Caxemira: Combatentes da Resistência Nacional mantêm ações contra o velho Estado indiano

Protesto contra a revogação do Artigo 370 da Constituição indiana, que concedia status especial a Jammu e Caxemira, em Islamabad, Paquistão, 06/08/2019. Foto: Muhammed Semih Uğurlu

Na noite do dia 2 de junho, na cidade de Tral, no sul da Caxemira ocupada, combatentes da Resistência Nacional caxemire mataram a tiros um líder local do partido fascista hindu Bharatiya Janata (BJP), ao qual é filiado o primeiro-ministro da Índia, Narendra Modi. 

A ação, que matou Rakesh Pandita, do BJP, ocorreu horas após o irmão de um combatente caxemire, Muhammad Amin Malik, ter sido executado por forças indianas dentro de uma delegacia de polícia. A delegacia ficava a 500 metros de distância do local onde o político foi morto, segundo o monopólio de imprensa alemão Deutsche Welle (DW).  

As forças caxemires contrárias à ocupação indiana têm intensificado suas ações contra o BJP desde agosto de 2019, quando o velho Estado indiano revogou a já limitada "autonomia" que era concedida à região da Caxemira, a única do país que possui população de maioria muçulmana. Desde então, 17 políticos do BJP foram mortos na Caxemira.

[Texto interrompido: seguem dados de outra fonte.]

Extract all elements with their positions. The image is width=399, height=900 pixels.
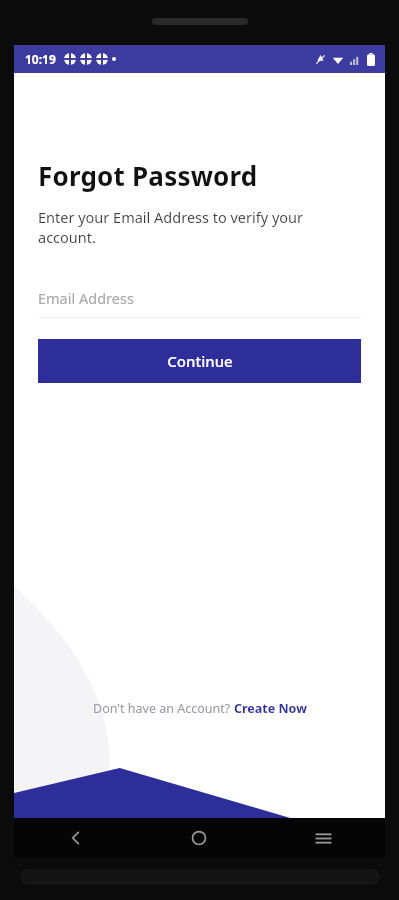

O partido de Modi é conhecido por sua islamofobia e sua perseguição à fração muçulmana da Índia, que engloba cerca de 14% da população, um total de 200 milhões de pessoas. Além disso, o BJP é conhecidamente ligado a grupos paramilitares hindus e chauvinistas, tais como o Rashtriya Swayamsevak Sangh (RSS). 

Leia mais: Índia: Modi e governo fascista continuam a perseguir muçulmanos

O primeiro assassinato de um político do BJP após a revogação do Artigo 370 – que dava à Caxemira um "status especial" – foi o do líder sênior Wasim Bari, morto a tiros junto com seu pai e irmão em julho de 2020, na área de Bandipora, no norte da Caxemira. 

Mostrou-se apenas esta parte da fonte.